EXCLUSIF - Le gouvernement du Québec propose de laisser les patients dans les CHSLD prendre seuls la décision d'installer une caméra ou un dispositif d'enregistrement dans leur chambre, indiquent les orientations ministérielles, obtenues par Radio-Canada, qui seront déposées mercredi dans le cadre de la commission parlementaire sur le projet de loi 115 sur la maltraitance.

Avec les informations de Davide Gentile

Ainsi, les établissements n'auraient pas le droit d'installer une caméra. Seuls l'usager et son représentant légal pourraient le faire et cela, peut-on lire, « n’exige pas l’autorisation préalable de la part de l’établissement ».

Québec propose que ni les autorités ni les employés ne soient avisés de l’installation d’une telle caméra et qu’aucun avertissement ne soit visible à l’entrée des chambres.
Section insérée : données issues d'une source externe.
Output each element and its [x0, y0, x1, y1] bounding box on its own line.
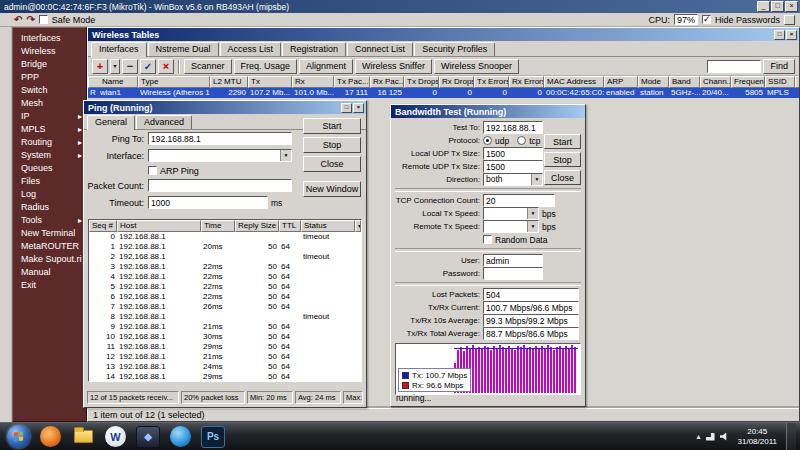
- chevron-down-icon[interactable]: ▼: [527, 208, 538, 219]
- local-udp-input[interactable]: [483, 147, 543, 160]
- tab-access-list[interactable]: Access List: [220, 42, 282, 56]
- tab-interfaces[interactable]: Interfaces: [91, 42, 147, 57]
- ping-column-reply-size[interactable]: Reply Size: [235, 220, 279, 232]
- sidebar-item-new-terminal[interactable]: New Terminal: [13, 227, 86, 240]
- protocol-tcp-radio[interactable]: [517, 136, 526, 145]
- packet-count-input[interactable]: [148, 179, 292, 192]
- ping-close-button[interactable]: Close: [303, 156, 361, 172]
- sidebar-item-manual[interactable]: Manual: [13, 266, 86, 279]
- app-titlebar[interactable]: admin@00:0C:42:74:6F:F3 (MikroTik) - Win…: [0, 0, 800, 13]
- column-header-tx-pac[interactable]: Tx Pac...: [334, 76, 370, 88]
- ping-new-window-button[interactable]: New Window: [303, 181, 361, 197]
- bandwidth-dialog-titlebar[interactable]: Bandwidth Test (Running): [391, 105, 585, 118]
- find-button[interactable]: Find: [763, 59, 795, 74]
- ping-result-row[interactable]: 10192.168.88.130ms5064: [89, 332, 361, 342]
- tab-security-profiles[interactable]: Security Profiles: [414, 42, 495, 56]
- ping-result-row[interactable]: 5192.168.88.122ms5064: [89, 282, 361, 292]
- ping-column-status[interactable]: Status: [301, 220, 355, 232]
- close-button[interactable]: [785, 1, 798, 12]
- bw-stop-button[interactable]: Stop: [544, 152, 581, 167]
- ping-column-seq[interactable]: Seq #: [89, 220, 117, 232]
- wireless-snooper-button[interactable]: Wireless Snooper: [434, 59, 519, 74]
- volume-icon[interactable]: [720, 433, 729, 441]
- timeout-input[interactable]: [148, 196, 268, 209]
- ping-close-icon[interactable]: [353, 103, 364, 113]
- column-header-ssid[interactable]: SSID: [765, 76, 795, 88]
- wireless-close-button[interactable]: [786, 30, 797, 40]
- window-layout-icon[interactable]: [784, 15, 795, 25]
- ping-start-button[interactable]: Start: [303, 118, 361, 134]
- ping-result-row[interactable]: 7192.168.88.126ms5064: [89, 302, 361, 312]
- disable-icon[interactable]: [158, 59, 174, 74]
- ping-tab-general[interactable]: General: [87, 115, 135, 130]
- freq-usage-button[interactable]: Freq. Usage: [234, 59, 298, 74]
- remove-icon[interactable]: [122, 59, 138, 74]
- ping-result-row[interactable]: 9192.168.88.121ms5064: [89, 322, 361, 332]
- add-icon[interactable]: [92, 59, 108, 74]
- scanner-button[interactable]: Scanner: [184, 59, 232, 74]
- app-icon[interactable]: ◆: [136, 426, 160, 448]
- add-dropdown-icon[interactable]: [110, 59, 120, 74]
- random-data-checkbox[interactable]: [483, 235, 492, 244]
- wireless-sniffer-button[interactable]: Wireless Sniffer: [355, 59, 432, 74]
- tab-connect-list[interactable]: Connect List: [347, 42, 413, 56]
- maximize-button[interactable]: [771, 1, 784, 12]
- minimize-button[interactable]: [757, 1, 770, 12]
- remote-tx-select[interactable]: ▼: [483, 220, 539, 233]
- ping-result-row[interactable]: 11192.168.88.129ms5064: [89, 342, 361, 352]
- sidebar-item-mpls[interactable]: MPLS▸: [13, 123, 86, 136]
- undo-icon[interactable]: [14, 14, 22, 26]
- ping-stop-button[interactable]: Stop: [303, 137, 361, 153]
- column-header-mac-address[interactable]: MAC Address: [544, 76, 604, 88]
- ping-result-row[interactable]: 6192.168.88.122ms5064: [89, 292, 361, 302]
- arp-ping-checkbox[interactable]: [148, 166, 157, 175]
- column-header-frequen[interactable]: Frequen...: [731, 76, 765, 88]
- ping-result-row[interactable]: 12192.168.88.121ms5064: [89, 352, 361, 362]
- chevron-down-icon[interactable]: ▼: [531, 174, 542, 185]
- password-input[interactable]: [483, 267, 543, 280]
- sidebar-item-wireless[interactable]: Wireless: [13, 45, 86, 58]
- sidebar-item-exit[interactable]: Exit: [13, 279, 86, 292]
- sidebar-item-ppp[interactable]: PPP: [13, 71, 86, 84]
- ping-to-input[interactable]: [148, 132, 292, 145]
- wireless-table-row[interactable]: Rwlan1Wireless (Atheros 11N)2290107.2 Mb…: [88, 88, 799, 98]
- direction-select[interactable]: both▼: [483, 173, 543, 186]
- photoshop-icon[interactable]: Ps: [201, 426, 225, 448]
- column-header-rx-drops[interactable]: Rx Drops: [439, 76, 474, 88]
- find-input[interactable]: [707, 60, 761, 73]
- sidebar-item-log[interactable]: Log: [13, 188, 86, 201]
- sidebar-item-queues[interactable]: Queues: [13, 162, 86, 175]
- local-tx-select[interactable]: ▼: [483, 207, 539, 220]
- ping-tab-advanced[interactable]: Advanced: [136, 115, 192, 129]
- sidebar-item-tools[interactable]: Tools▸: [13, 214, 86, 227]
- column-header-rx[interactable]: Rx: [292, 76, 334, 88]
- ping-dialog-titlebar[interactable]: Ping (Running): [84, 101, 366, 114]
- column-header-chann[interactable]: Chann...: [700, 76, 731, 88]
- tray-expand-icon[interactable]: ▴: [697, 432, 701, 441]
- ping-result-row[interactable]: 4192.168.88.122ms5064: [89, 272, 361, 282]
- sidebar-item-mesh[interactable]: Mesh: [13, 97, 86, 110]
- ping-column-time[interactable]: Time: [201, 220, 235, 232]
- sidebar-item-make-supout-rif[interactable]: Make Supout.rif: [13, 253, 86, 266]
- folder-icon[interactable]: [71, 426, 95, 448]
- column-header-tx-errors[interactable]: Tx Errors: [474, 76, 509, 88]
- sort-arrow-icon[interactable]: ▾: [355, 220, 361, 232]
- column-header-type[interactable]: Type: [138, 76, 210, 88]
- messenger-icon[interactable]: [170, 426, 191, 447]
- column-header-l2-mtu[interactable]: L2 MTU: [210, 76, 248, 88]
- ping-result-row[interactable]: 13192.168.88.124ms5064: [89, 362, 361, 372]
- ping-column-ttl[interactable]: TTL: [279, 220, 301, 232]
- sidebar-item-routing[interactable]: Routing▸: [13, 136, 86, 149]
- column-header-mode[interactable]: Mode: [638, 76, 669, 88]
- sidebar-item-ip[interactable]: IP▸: [13, 110, 86, 123]
- ping-result-row[interactable]: 0192.168.88.1timeout: [89, 232, 361, 242]
- bw-start-button[interactable]: Start: [544, 134, 581, 149]
- ping-result-row[interactable]: 2192.168.88.1timeout: [89, 252, 361, 262]
- interface-select[interactable]: ▼: [148, 149, 292, 162]
- winbox-taskbar-icon[interactable]: W: [105, 426, 126, 447]
- show-desktop-button[interactable]: [786, 423, 796, 450]
- ping-column-host[interactable]: Host: [117, 220, 201, 232]
- chevron-down-icon[interactable]: ▼: [280, 150, 291, 161]
- sidebar-item-metarouter[interactable]: MetaROUTER: [13, 240, 86, 253]
- tab-registration[interactable]: Registration: [282, 42, 346, 56]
Tout au plus, « l’établissement doit installer un panneau signalétique visible dans son hall d’entrée pour indiquer la présence possible de caméras de surveillance », indiquent les orientations ministérielles.

Pour l'avocat Jean-Pierre Ménard, spécialisé dans la défense des usagers du système de santé, cette autonomie est bienvenue. « Je pense que le patient, il est chez lui, et c'est à lui de décider de quel moyen de surveillance lui et son représentant veulent se doter », dit-il.

« Lorsque le personnel savait qu'il y avait une caméra dans une chambre, on a vu des cas où on traite la personne différemment, même un cas où il y a eu boycottage du patient, parce qu'on savait qu'il y avait une caméra », ajoute Me Ménard.

La CSN ne s'oppose pas à l'utilisation de caméras, mais exige des balises serrées. « Ça prend des motifs très sérieux pour installer une caméra de surveillance, et l'employeur a le fardeau de la preuve de montrer qu'il y a des motifs très sérieux », souligne le vice-président de la centrale syndicale, Jean Lacharité.